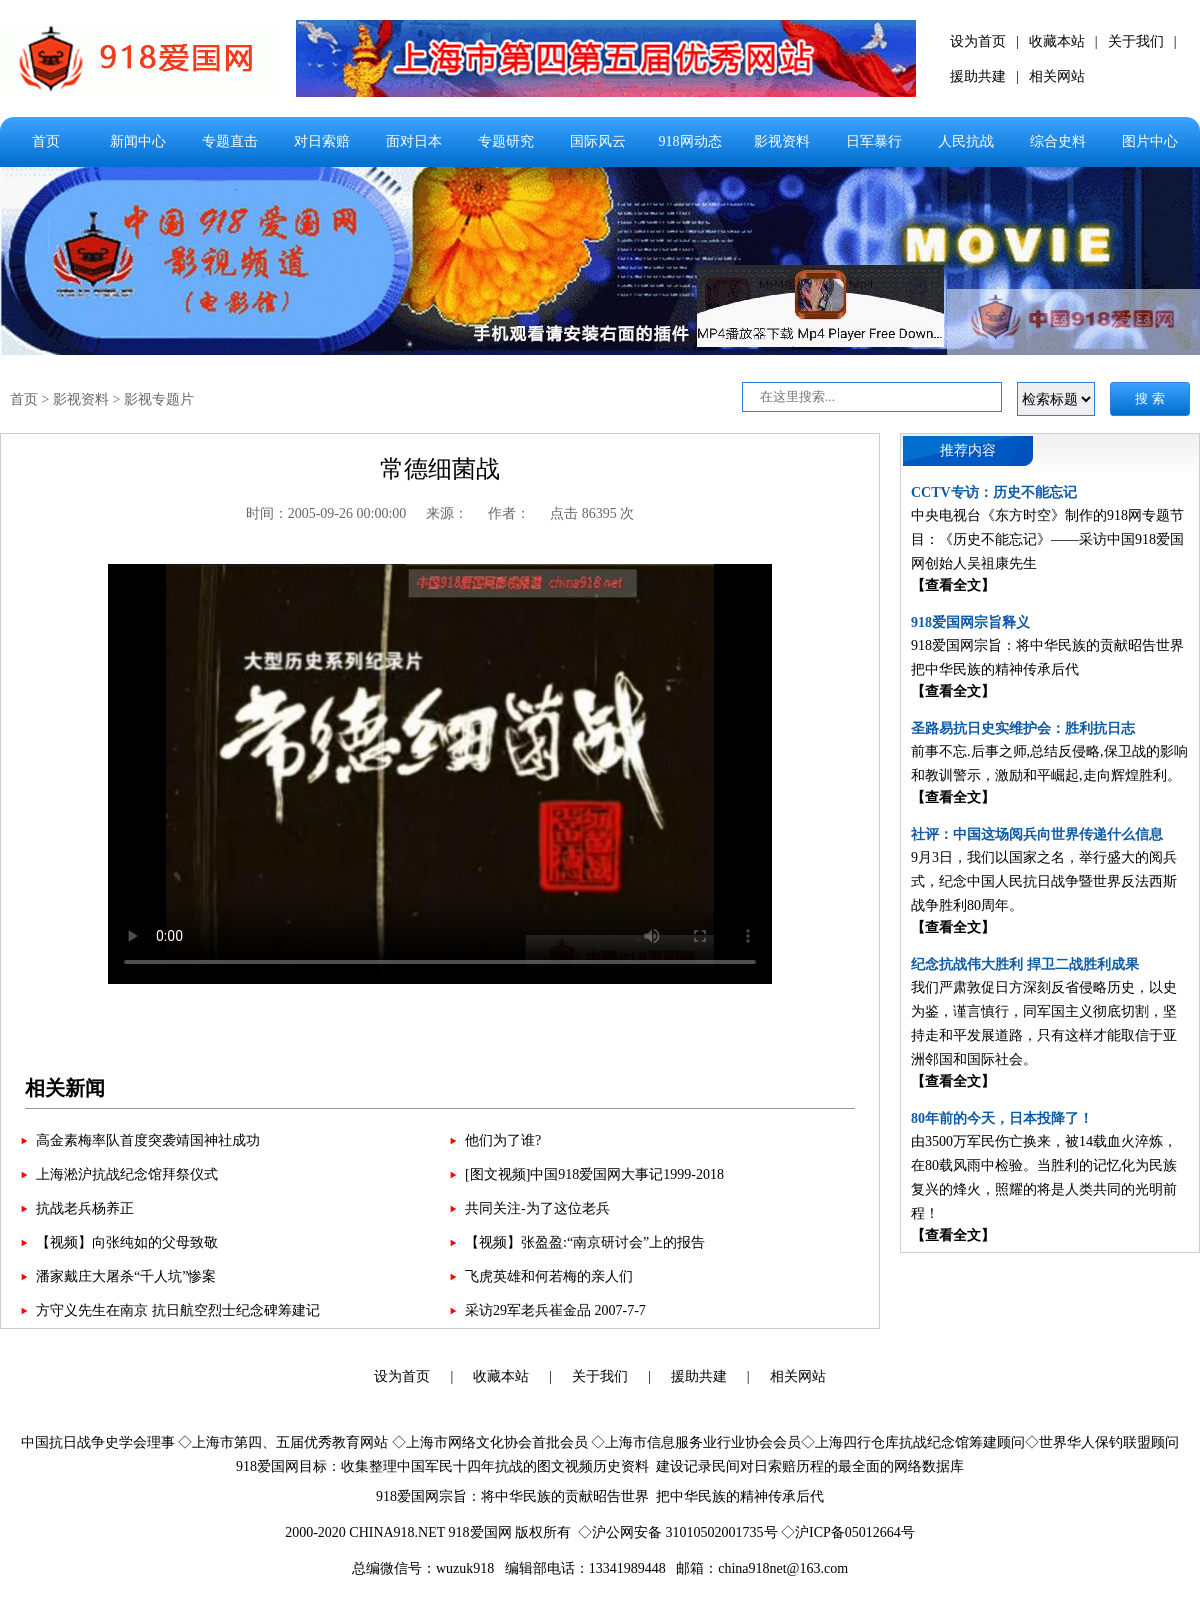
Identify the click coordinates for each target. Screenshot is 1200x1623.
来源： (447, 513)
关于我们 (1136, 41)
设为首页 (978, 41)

+ + + +

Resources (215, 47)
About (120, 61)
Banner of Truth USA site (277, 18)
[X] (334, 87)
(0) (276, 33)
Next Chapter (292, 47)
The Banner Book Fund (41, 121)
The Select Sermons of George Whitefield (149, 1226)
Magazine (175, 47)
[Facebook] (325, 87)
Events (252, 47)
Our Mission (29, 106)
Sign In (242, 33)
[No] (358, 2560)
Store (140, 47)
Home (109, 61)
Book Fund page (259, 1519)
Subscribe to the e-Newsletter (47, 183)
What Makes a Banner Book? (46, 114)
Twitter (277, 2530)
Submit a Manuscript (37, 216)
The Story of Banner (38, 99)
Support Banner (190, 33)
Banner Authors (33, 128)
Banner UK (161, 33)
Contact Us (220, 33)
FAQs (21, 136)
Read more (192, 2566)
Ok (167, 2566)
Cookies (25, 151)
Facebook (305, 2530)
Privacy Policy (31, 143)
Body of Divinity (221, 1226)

+ + + +

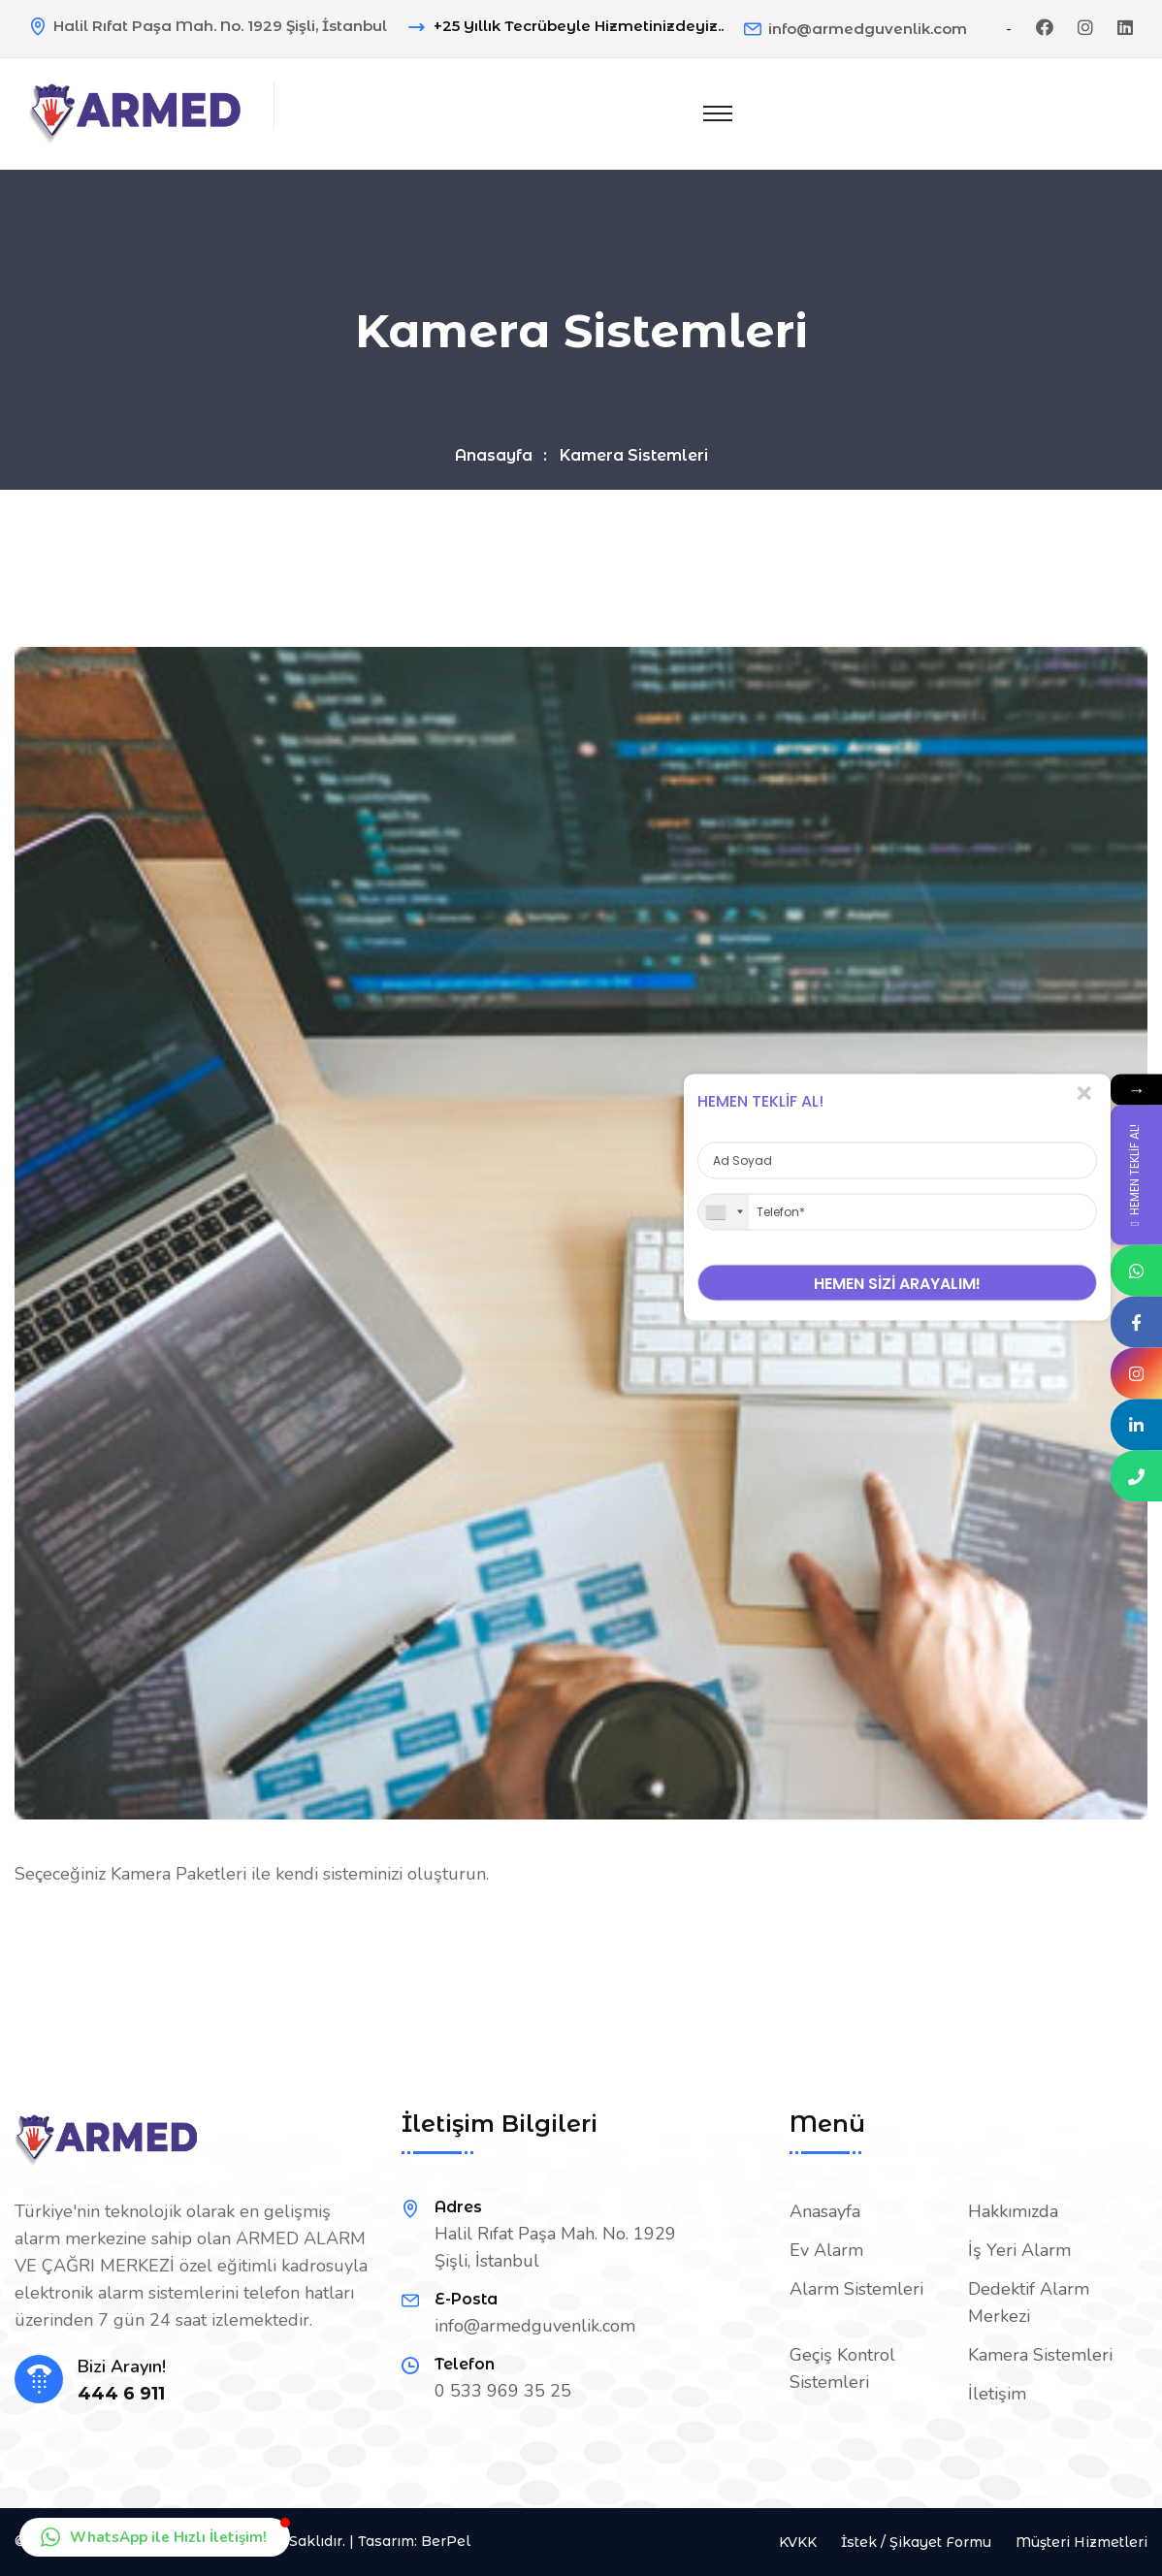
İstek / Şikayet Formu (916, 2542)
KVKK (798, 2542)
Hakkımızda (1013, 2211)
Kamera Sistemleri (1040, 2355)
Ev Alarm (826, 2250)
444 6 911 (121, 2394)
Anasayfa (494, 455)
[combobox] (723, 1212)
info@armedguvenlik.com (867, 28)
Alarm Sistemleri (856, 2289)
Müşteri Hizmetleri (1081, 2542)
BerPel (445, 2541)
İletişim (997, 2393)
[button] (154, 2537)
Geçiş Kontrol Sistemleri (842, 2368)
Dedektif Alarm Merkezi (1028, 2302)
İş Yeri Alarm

+ + + +

→ **WHAT TO PRODUCE**: All lines in the listing above from the line containing "Kamera Sistemleri (1040, 2355)" to the line containing "İş Yeri Alarm", inclusive, should be retyped exactly; no other lines should appear.

→ **RESPONSE FOR THIS EXERCISE**:
Kamera Sistemleri (1040, 2355)
Ev Alarm (826, 2250)
444 6 911 (121, 2394)
Anasayfa (494, 455)
[combobox] (723, 1212)
info@armedguvenlik.com (867, 28)
Alarm Sistemleri (856, 2289)
Müşteri Hizmetleri (1081, 2542)
BerPel (445, 2541)
İletişim (997, 2393)
[button] (154, 2537)
Geçiş Kontrol Sistemleri (842, 2368)
Dedektif Alarm Merkezi (1028, 2302)
İş Yeri Alarm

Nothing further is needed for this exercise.